The Syrian president's late father, Hafez Al Assad was targeted, albeit unsuccessfully, by Muslim Brotherhood supporters in a machinegun and grenade attack in 1980.

The attempt to kill him was part of an Islamist uprising against the Assad-led Baath Party and Alawite elite.

The revolt was met by a huge crackdown that resulted in the deaths of thousands of government opponents in the Hama massacre in 1982.

The uprising and the paranoia it infused in the regime has shaped its repression of opponents ever since.

But even if Mr Al Assad eventually reclaims control of all sovereign territory, most of Syria's population, disenfranchised and angered by the deaths and destruction of the war, will lie in wait.

“Essentially, it could be a domestic insurgency,” said a UN official involved in Syria policy. “The 65 per cent of Syrians who are Sunni Muslim are going to be around one way or another.

"Too many of them have had brothers, fathers, sisters or mothers or children tortured, murdered or disappeared. They're not going to let that go.”

The lack of an economic dividend, given the presumed ending of a war economy without foreign assistance as at least a temporary replacement, could also cause dissent within the regime.

“There will be increased demands for some sort of payback,” said the official. “He could end up being brought down by his own side.”

Having failed in the early years of the war to persuade Mr Al Assad to leave power, the West's effort to end the fighting is now led by Geir Pedersen, a Norwegian diplomat. He is the fourth UN special envoy to Syria since the war began in 2011.

On Wednesday, UN Secretary General Antonio Guterres confirmed that Mr Pedersen was finalising the terms of a constitutional committee that has long been promoted as a gateway to political change in Syria.

Its members, drawn from government, opposition and others outside politics, will be given the task of writing a new constitution as part of a peaceful solution to end the war.

Over the past nine months Mr Pedersen has held negotiations with the Assad regime, Syria's exiled opposition, the US, Arab states and European officials.

The formation of the constitutional committee could herald an achievement, but only if it is implemented and its members are allowed to do their job, officials say.

In his discussions with Damascus, Mr Pedersen has also told the government that there will be no new beginning in Syria without a reconciliation process.

Comparisons have been drawn with the peace efforts undertaken in the 1990s in Northern Ireland and in Bosnia. Both conflicts ended long-running violence between rival religious groups where trust had completely broken down.
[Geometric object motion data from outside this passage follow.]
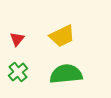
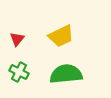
yellow trapezoid: moved 1 px left
green cross: moved 1 px right; rotated 24 degrees counterclockwise
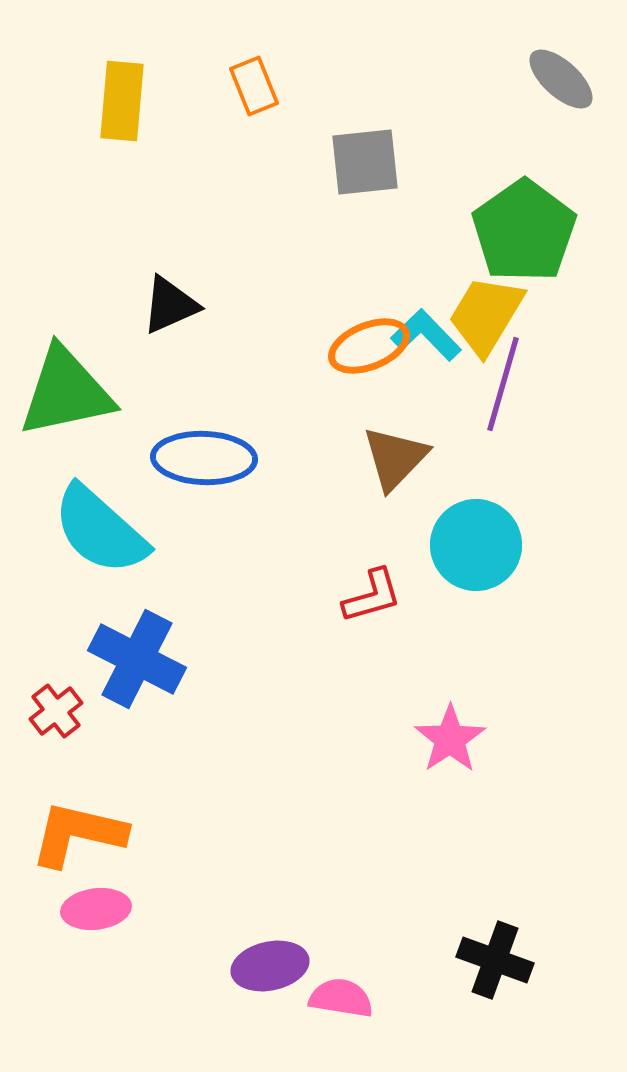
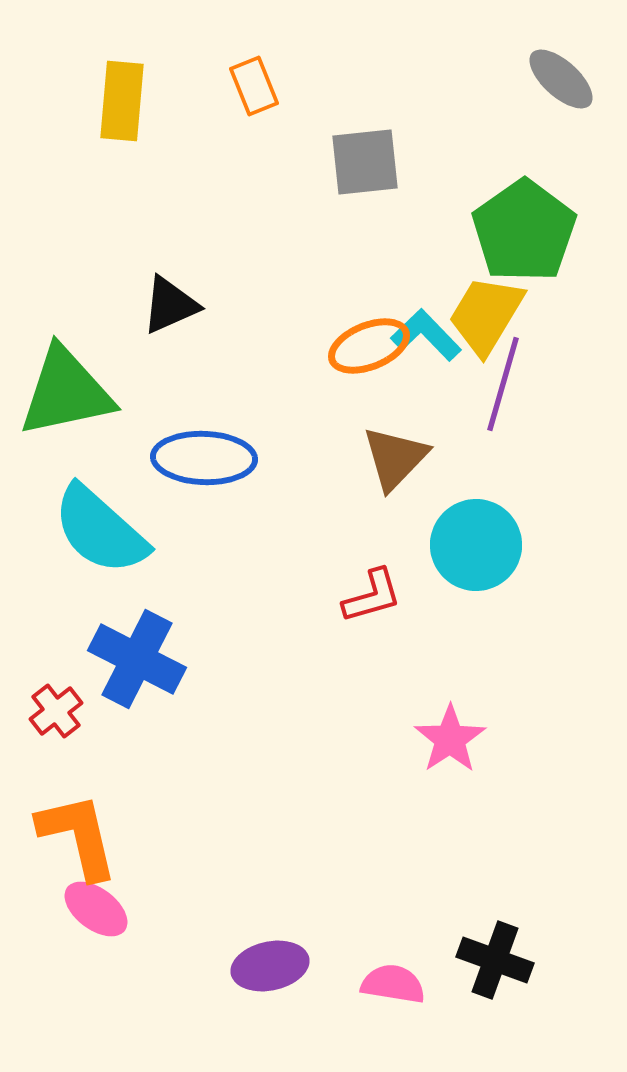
orange L-shape: moved 2 px down; rotated 64 degrees clockwise
pink ellipse: rotated 44 degrees clockwise
pink semicircle: moved 52 px right, 14 px up
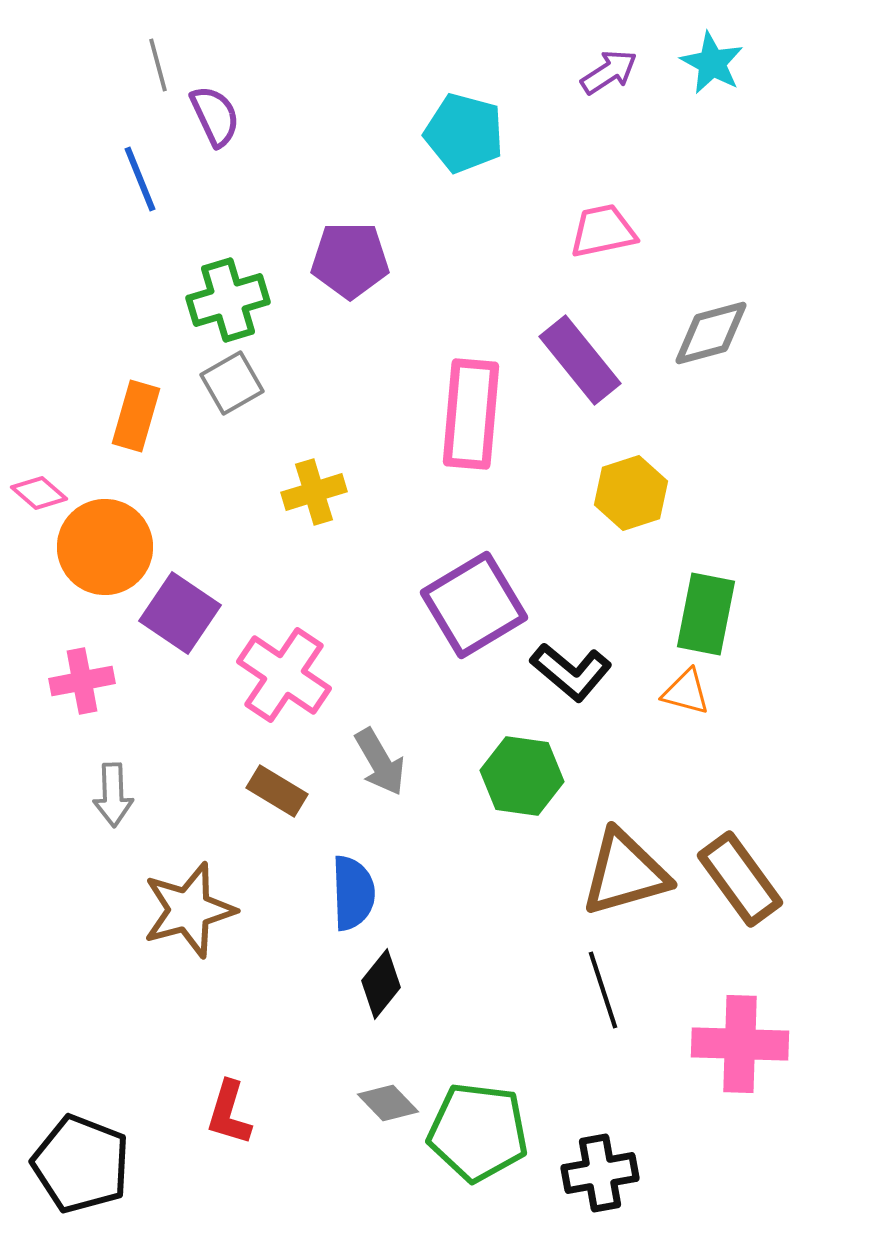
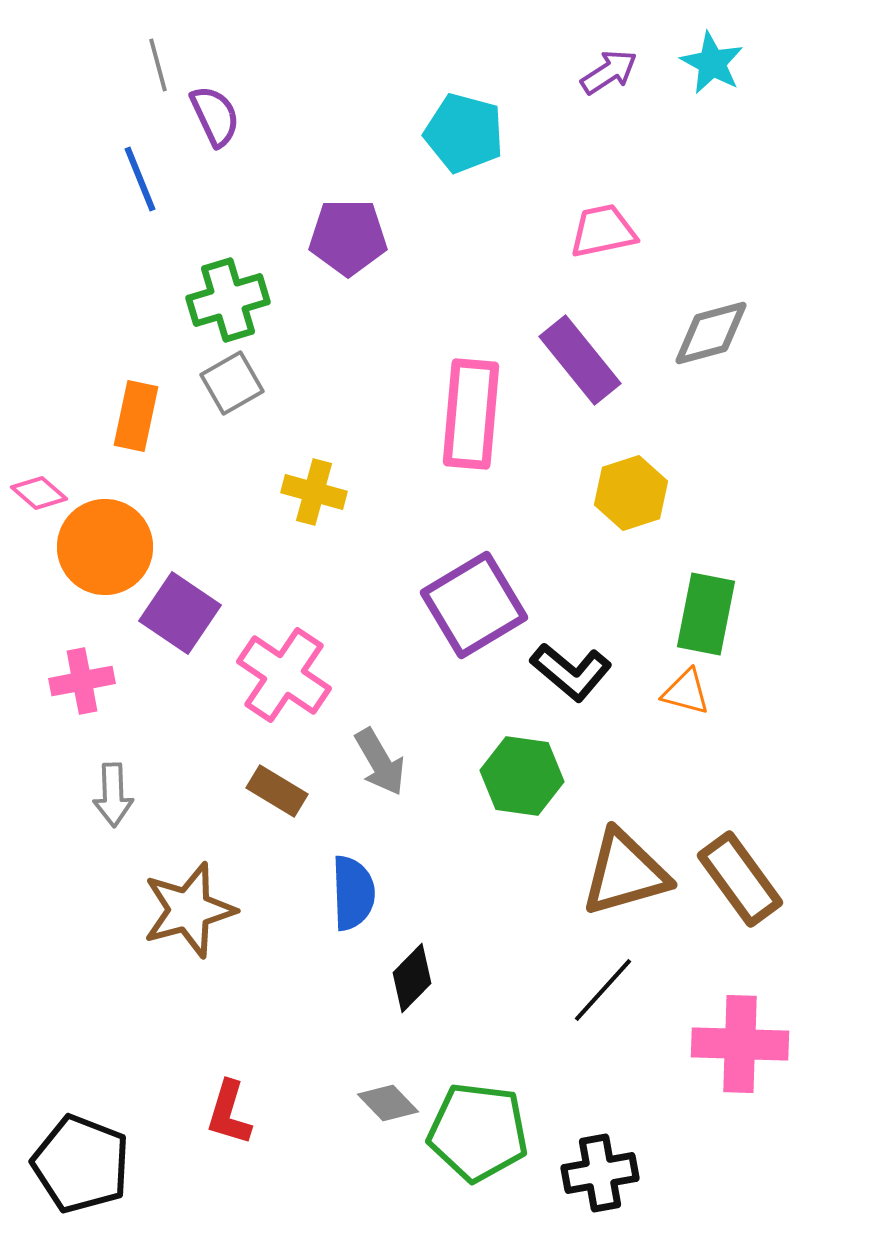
purple pentagon at (350, 260): moved 2 px left, 23 px up
orange rectangle at (136, 416): rotated 4 degrees counterclockwise
yellow cross at (314, 492): rotated 32 degrees clockwise
black diamond at (381, 984): moved 31 px right, 6 px up; rotated 6 degrees clockwise
black line at (603, 990): rotated 60 degrees clockwise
Getting Mr Al Assad to agree is a tall order.

For the past eight years, he has suppressed dissent and clung to power through force.

Iran and Russia, unlike the US and other foreign powers, were willing to expend military resources to protect their strategic interests and back the Syrian president.
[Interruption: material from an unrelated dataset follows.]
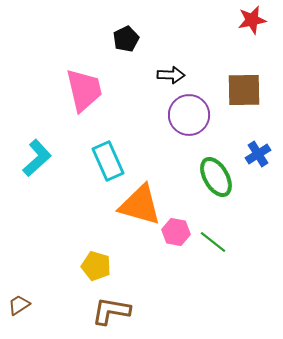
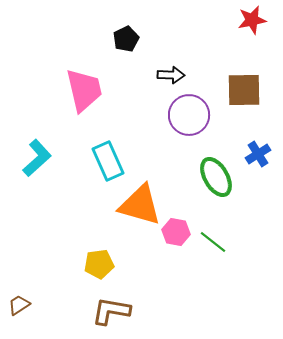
yellow pentagon: moved 3 px right, 2 px up; rotated 24 degrees counterclockwise
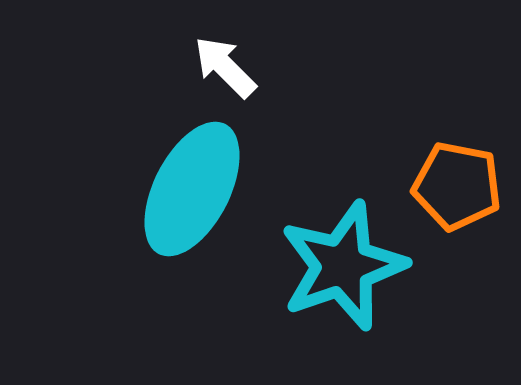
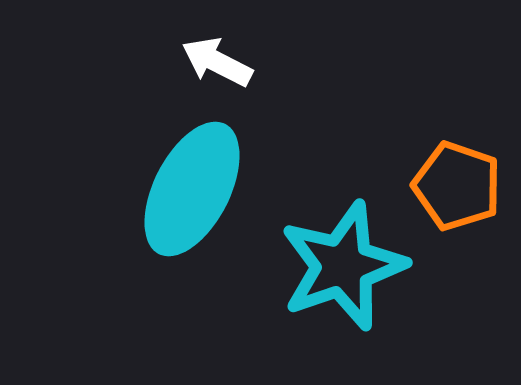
white arrow: moved 8 px left, 5 px up; rotated 18 degrees counterclockwise
orange pentagon: rotated 8 degrees clockwise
In contrast, there remains deep cynicism among diplomats that the UN effort can succeed, given that Mr Pedersen's chances are only as good as the influence the US and other powers are willing to exert to agree with his plans.

“The regime is feeling comfortable and is in even less of a mood to compromise than probably at any point in the conflict,” a European diplomat said.

“We underestimated Assad's sheer brutality and the lengths he was willing to go to exert that brutality and stay in power.

"It is deeply depressing but all the moments where we could have changed things for the better in Syria are behind us now.”